Of the more than 3,200 bills introduced, MD LAC tracked approximately 70 bills directly or indirectly impacting community associations in Maryland. Unless noted otherwise, the bills that passed have an effective date of October 1, 2025.
Some of the bills that failed have been introduced in years past and may be expected to be re-introduced in the future. Some have been opposed by the MD LAC year after year. Below are highlights from the 2025 session:
HB 4/SB 120 – Restrictions on Use – Solar Collector Systems – Alteration
MD LAC spearheaded and supported this bill package, which was the result of a multi-year effort by the LAC to codify compromise solutions to balance the rights of homeowners to install solar panels in certain situations with that of community associations to impose reasonable rules and regulations. CAI’s Conservation, Sustainability, and Green Issues Public Policy advocates for this kind of balanced approach which empowers associations to make decisions to lessen their environmental impact, and allows owners to make certain adjustments to their homes while still being governed by reasonable rules and regulations.
This bill states that an association may restrict solar panels on an individual unit so long as those restrictions do not increase installation costs by over 5% or decrease efficiency by over 10%. Under this legislation, the installation of a solar panel must be performed by a certified professional.

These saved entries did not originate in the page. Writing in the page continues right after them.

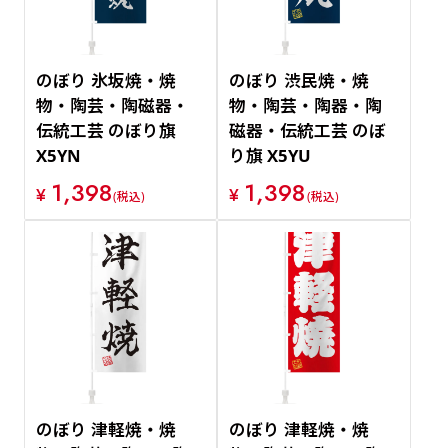
のぼり 氷坂焼・焼
のぼり 渋民焼・焼
物・陶芸・陶磁器・
物・陶芸・陶器・陶
伝統工芸 のぼり旗
磁器・伝統工芸 のぼ
X5YN
り旗 X5YU
1,398
1,398
¥
¥
(税込)
(税込)
のぼり 津軽焼・焼
のぼり 津軽焼・焼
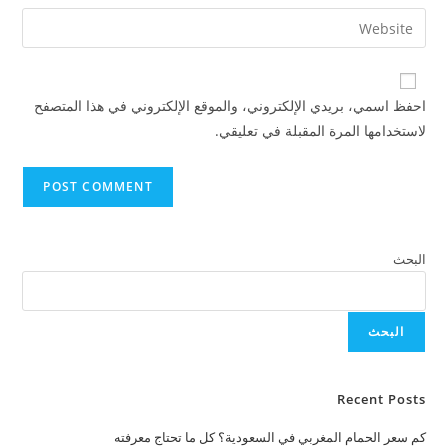
احفظ اسمي، بريدي الإلكتروني، والموقع الإلكتروني في هذا المتصفح
لاستخدامها المرة المقبلة في تعليقي.
البحث
البحث
Recent Posts
كم سعر الحمام المغربي في السعودية؟ كل ما تحتاج معرفته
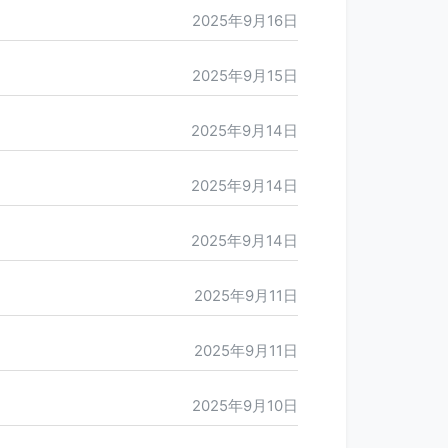
2025年9月16日
2025年9月15日
2025年9月14日
2025年9月14日
2025年9月14日
2025年9月11日
2025年9月11日
2025年9月10日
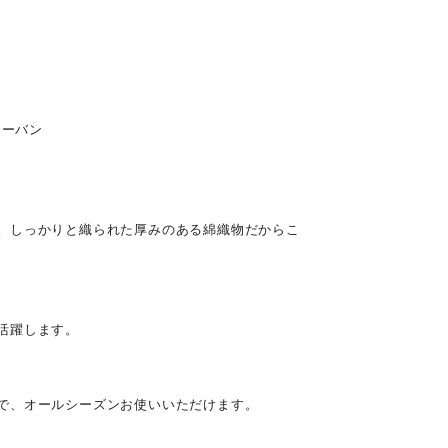
ターバン
。しっかりと織られた厚みのある綿織物だからこ
活躍します。
で、オールシーズンお使いいただけます。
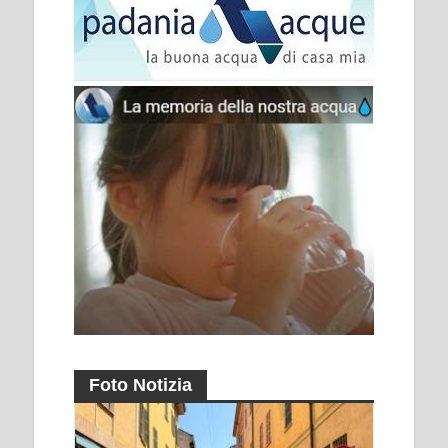
Foto Notizia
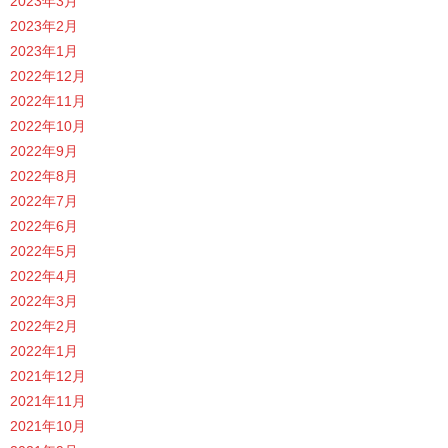
2023年3月
2023年2月
2023年1月
2022年12月
2022年11月
2022年10月
2022年9月
2022年8月
2022年7月
2022年6月
2022年5月
2022年4月
2022年3月
2022年2月
2022年1月
2021年12月
2021年11月
2021年10月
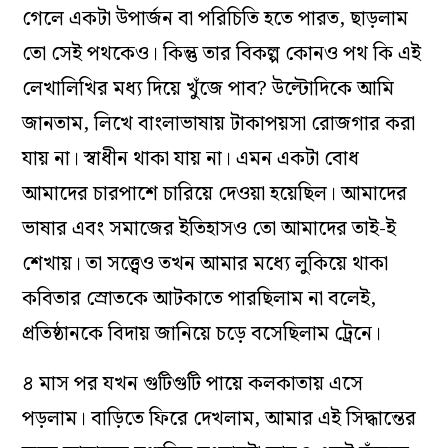
গেলে একটা উপার্জন বা পরিচিতি হতে পারত, ছাড়লাম
তো সেই পথকেও। কিন্তু তার বিকল্প কোনও পথ কি এই
লেখালিখির মধ্য দিয়ে খুঁজে পাব? উল্টোদিকে আমি
জানতাম, লিখে বাংলাভাষায় টাকাপয়সা রোজগার করা
যায় না। স্বাধীন থাকা যায় না। এমন একটা বোধ
আমাদের চারপাশে চারিয়ে দেওয়া হয়েছিল। আমাদের
ভাষার এবং সমাজের ইতিহাসও তো আমাদের তাই-ই
শেখায়। তা সত্ত্বেও তখন আমার মধ্যে লুকিয়ে থাকা
কবিতার স্রোতকে আটকাতে পারছিলাম না বলেই,
প্রতিষ্ঠানকে বিদায় জানিয়ে চড়ে বসেছিলাম ট্রেনে।
৪ মাস পর যখন গুটিগুটি পায়ে কলকাতায় এসে
পড়লাম। বাড়িতে ফিরে দেখলাম, আমার এই সিদ্ধান্তের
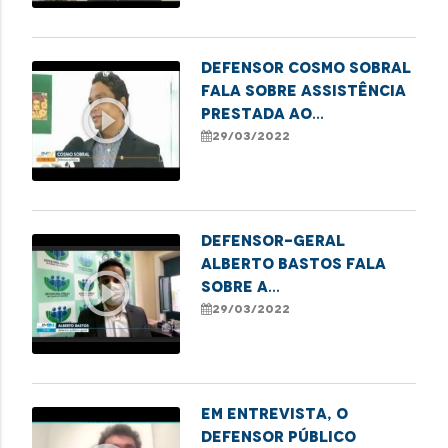
Defensor Cosmo Sobral
fala sobre assistência
play_circle_outline
prestada ao
adolescente que
29/03/2022
aguarda por uma
prótese
Defensor-geral
Alberto Bastos fala
play_circle_outline
sobre a
obrigatoriedade da
29/03/2022
máscara no
atendimento da
Defensoria
Em entrevista, o
defensor público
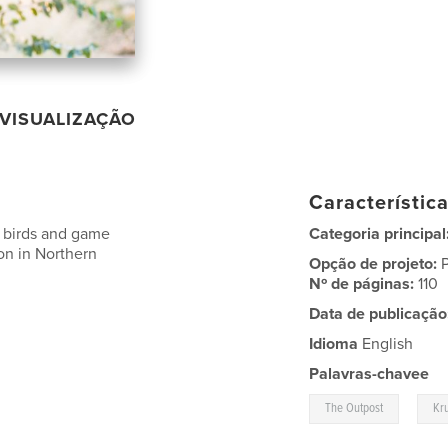
VISUALIZAÇÃO
Característic
e birds and game
Categoria principal
on in Northern
Opção de projeto:
Nº de páginas:
110
Data de publicação
Idioma
English
Palavras-chavee
,
The Outpost
Kr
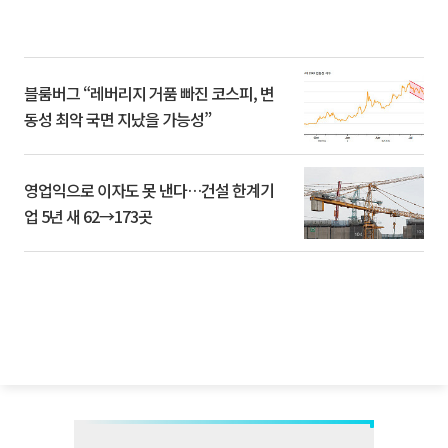
블룸버그 “레버리지 거품 빠진 코스피, 변
동성 최악 국면 지났을 가능성”
영업익으로 이자도 못 낸다…건설 한계기
업 5년 새 62→173곳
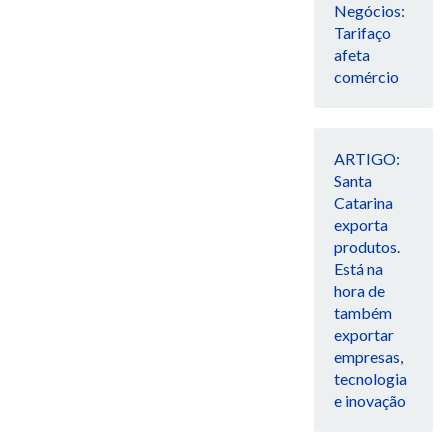
Negócios:
Tarifaço
afeta
comércio
ARTIGO:
Santa
Catarina
exporta
produtos.
Está na
hora de
também
exportar
empresas,
tecnologia
e inovação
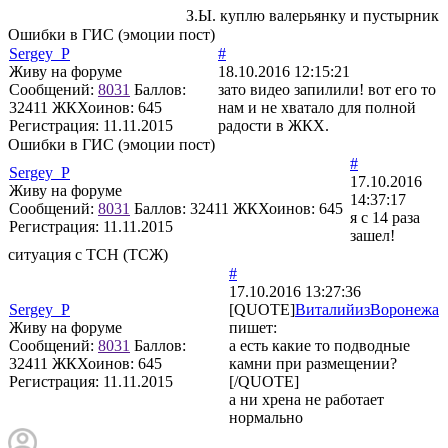
З.Ы. куплю валерьянку и пустырник
Ошибки в ГИС (эмоции пост)
Sergey_P
#
Живу на форуме
18.10.2016 12:15:21
Сообщений:
8031
Баллов:
зато видео запилили! вот его то
32411
ЖКХоинов: 645
нам и не хватало для полной
Регистрация:
11.11.2015
радости в ЖКХ.
Ошибки в ГИС (эмоции пост)
#
Sergey_P
17.10.2016
Живу на форуме
14:37:17
Сообщений:
8031
Баллов:
32411
ЖКХоинов: 645
я с 14 раза
Регистрация:
11.11.2015
зашел!
ситуация с ТСН (ТСЖ)
#
17.10.2016 13:27:36
Sergey_P
[QUOTE]
ВиталийизВоронежа
Живу на форуме
пишет:
Сообщений:
8031
Баллов:
а есть какие то подводные
32411
ЖКХоинов: 645
камни при размещении?
Регистрация:
11.11.2015
[/QUOTE]
а ни хрена не работает
нормально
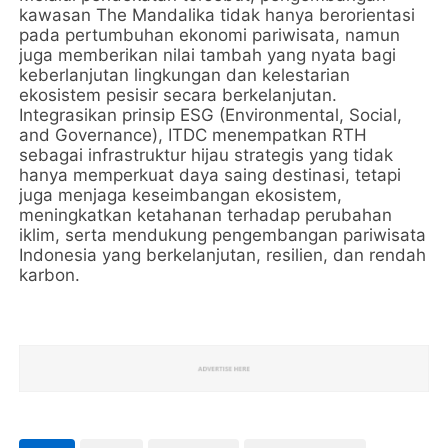
kawasan The Mandalika tidak hanya berorientasi
pada pertumbuhan ekonomi pariwisata, namun
juga memberikan nilai tambah yang nyata bagi
keberlanjutan lingkungan dan kelestarian
ekosistem pesisir secara berkelanjutan.
Integrasikan prinsip ESG (Environmental, Social,
and Governance), ITDC menempatkan RTH
sebagai infrastruktur hijau strategis yang tidak
hanya memperkuat daya saing destinasi, tetapi
juga menjaga keseimbangan ekosistem,
meningkatkan ketahanan terhadap perubahan
iklim, serta mendukung pengembangan pariwisata
Indonesia yang berkelanjutan, resilien, dan rendah
karbon.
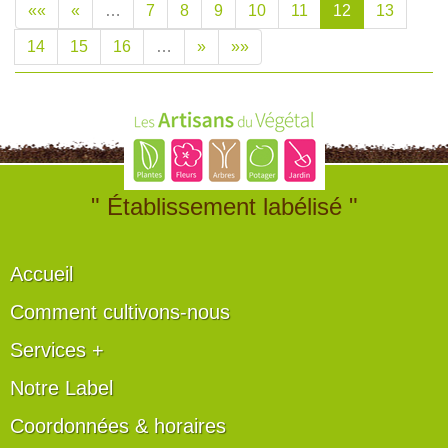
««
«
…
7
8
9
10
11
12
13
14
15
16
…
»
»»
" Établissement labélisé "
Accueil
Comment cultivons-nous
Services +
Notre Label
Coordonnées & horaires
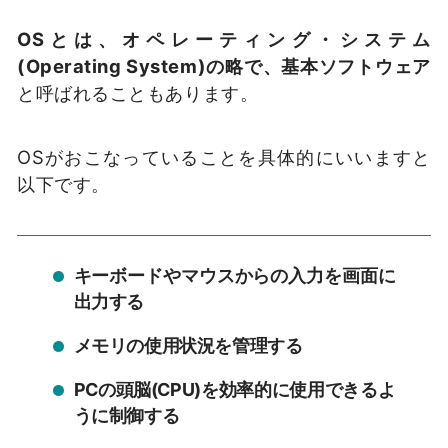
OSとは、オペレーティング・システム
(Operating System)の略で、基本ソフトウェア
と呼ばれることもあります。
OSがおこなっていることを具体的にいいますと
以下です。
キーボードやマウスからの入力を画面に
出力する
メモリの使用状況を管理する
PCの頭脳(CPU)を効率的に使用できるよ
うに制御する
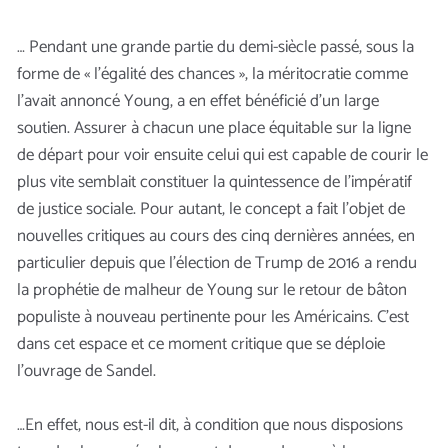
… Pendant une grande partie du demi-siècle passé, sous la
forme de « l’égalité des chances », la méritocratie comme
l’avait annoncé Young, a en effet bénéficié d’un large
soutien. Assurer à chacun une place équitable sur la ligne
de départ pour voir ensuite celui qui est capable de courir le
plus vite semblait constituer la quintessence de l’impératif
de justice sociale. Pour autant, le concept a fait l’objet de
nouvelles critiques au cours des cinq dernières années, en
particulier depuis que l’élection de Trump de 2016 a rendu
la prophétie de malheur de Young sur le retour de bâton
populiste à nouveau pertinente pour les Américains. C’est
dans cet espace et ce moment critique que se déploie
l’ouvrage de Sandel.
…En effet, nous est-il dit, à condition que nous disposions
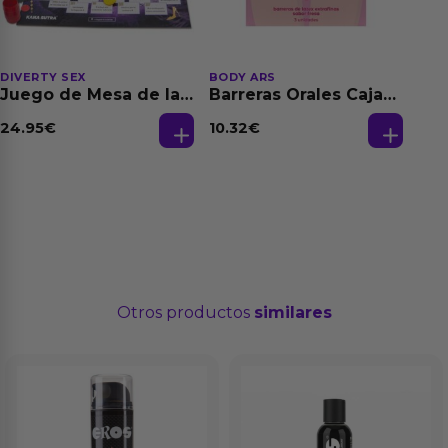
DIVERTY SEX
BODY ARS
Juego de Mesa de las
Barreras Orales Caja
Fantasias
de 3 Ud
24.95
€
10.32
€
Otros productos
similares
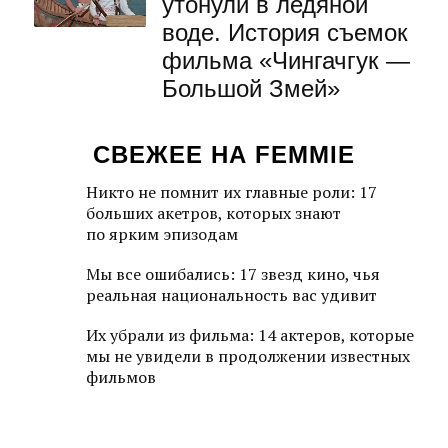
утонули в ледяной
воде. История съемок
фильма «Чингачгук —
Большой Змей»
СВЕЖЕЕ НА FEMMIE
Никто не помнит их главные роли: 17
больших акетров, которых знают
по ярким эпизодам
Мы все ошибались: 17 звезд кино, чья
реальная национальность вас удивит
Их убрали из фильма: 14 актеров, которые
мы не увидели в продолжении известных
фильмов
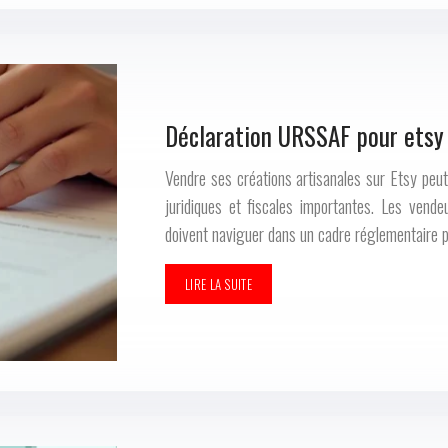
Déclaration URSSAF pour etsy :
Vendre ses créations artisanales sur Etsy peut
juridiques et fiscales importantes. Les vende
doivent naviguer dans un cadre réglementaire 
LIRE LA SUITE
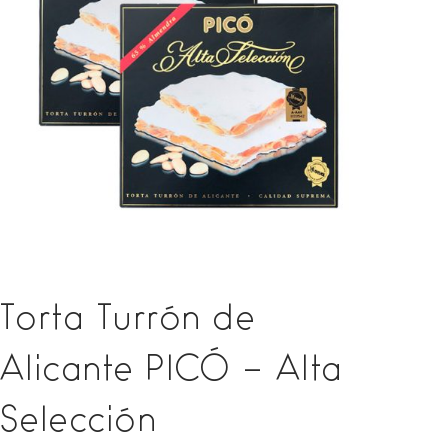
Torta Turrón de
Alicante PICÓ – Alta
Selección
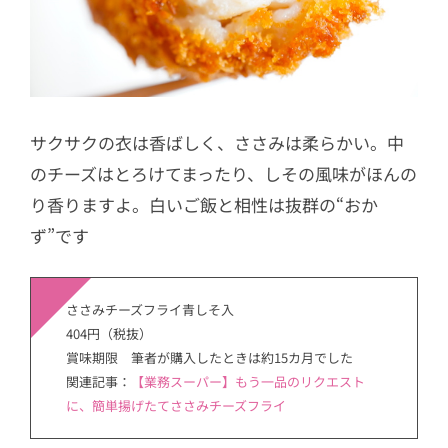
サクサクの衣は香ばしく、ささみは柔らかい。中
のチーズはとろけてまったり、しその風味がほんの
り香りますよ。白いご飯と相性は抜群の“おか
ず”です
ささみチーズフライ青しそ入
404円（税抜）
賞味期限 筆者が購入したときは約15カ月でした
関連記事：
【業務スーパー】もう一品のリクエスト
に、簡単揚げたてささみチーズフライ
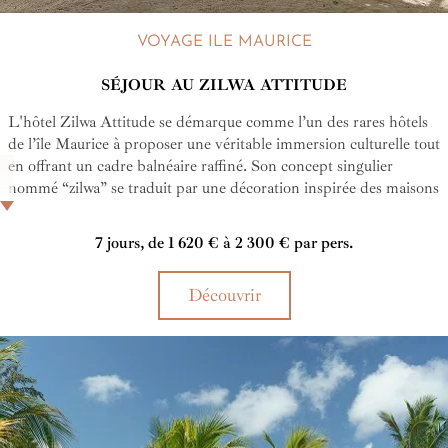
VOYAGE ILE MAURICE
SÉJOUR AU ZILWA ATTITUDE
L'hôtel Zilwa Attitude se démarque comme l’un des rares hôtels
de l’île Maurice à proposer une véritable immersion culturelle tout
en offrant un cadre balnéaire raffiné. Son concept singulier
nommé “zilwa” se traduit par une décoration inspirée des maisons
traditionnelles, une cuisine locale mise à l’honneur, des
expériences authentiques à l'instar de dîners chez l’habitant et
7 jours, de 1 620 € à 2 300 € par pers.
une attention portée à l’environnement. Autant d'expériences qui
font du Zilwa Attitude une adresse singulière.
Découvrir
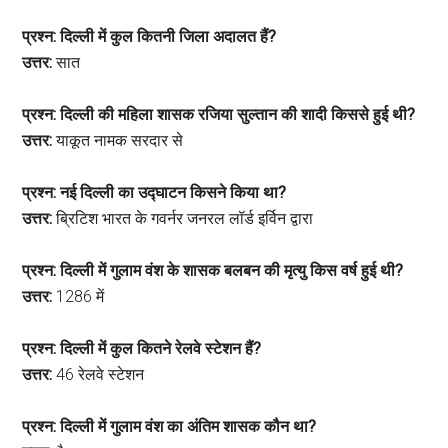
प्रश्न: दिल्ली में कुल कितनी जिला अदालत हैं?
उत्तर:
सात
प्रश्न: दिल्ली की महिला शासक रजिया सुल्तान की शादी किससे हुई थी?
उत्तर:
याकूत नामक सरदार से
प्रश्न: नई दिल्ली का उद्घाटन किसने किया था?
उत्तर:
ब्रिटिश भारत के गवर्नर जनरल लॉर्ड इर्विन द्वारा
प्रश्न: दिल्ली में गुलाम वंश के शासक बलबन की मृत्यु किस वर्ष हुई थी?
उत्तर:
1286 में
प्रश्न: दिल्ली में कुल कितने रेलवे स्टेशन हैं?
उत्तर:
46 रेलवे स्टेशन
प्रश्न: दिल्ली में गुलाम वंश का अंतिम शासक कौन था?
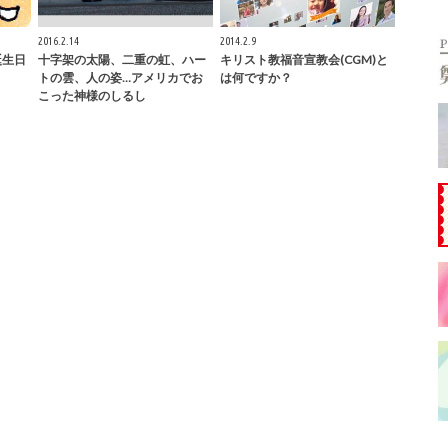
2016.2.14
2014.2.9
誕生日
十字架の太陽、二重の虹、ハー
キリスト教福音宣教会(CGM)と
トの雲、人の姿…アメリカでお
は何ですか？
こった神様のしるし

Associations may prohibit the installation of solar panels in common areas, and may otherwise create restrictions on the size, number, and location of solar panels in common areas.
Status: Successfully PASSED. Effective October 1, 2025.
HB 292/SB 63 – Cooperative Housing Corporations, Condominiums, and Homeowners Associations – Funding of Reserve Accounts and Preparation of Funding Plans
MD LAC spearheaded and supported this bill package, which makes necessary adjustments and clarifications to Maryland’s existing reserve study and funding mandates and worked with the sponsor on the package’s introduction. The bill incorporates the needs of association boards that have been working to meet current reserve fund requirements. The MD LAC successfully led this initial effort in 2022.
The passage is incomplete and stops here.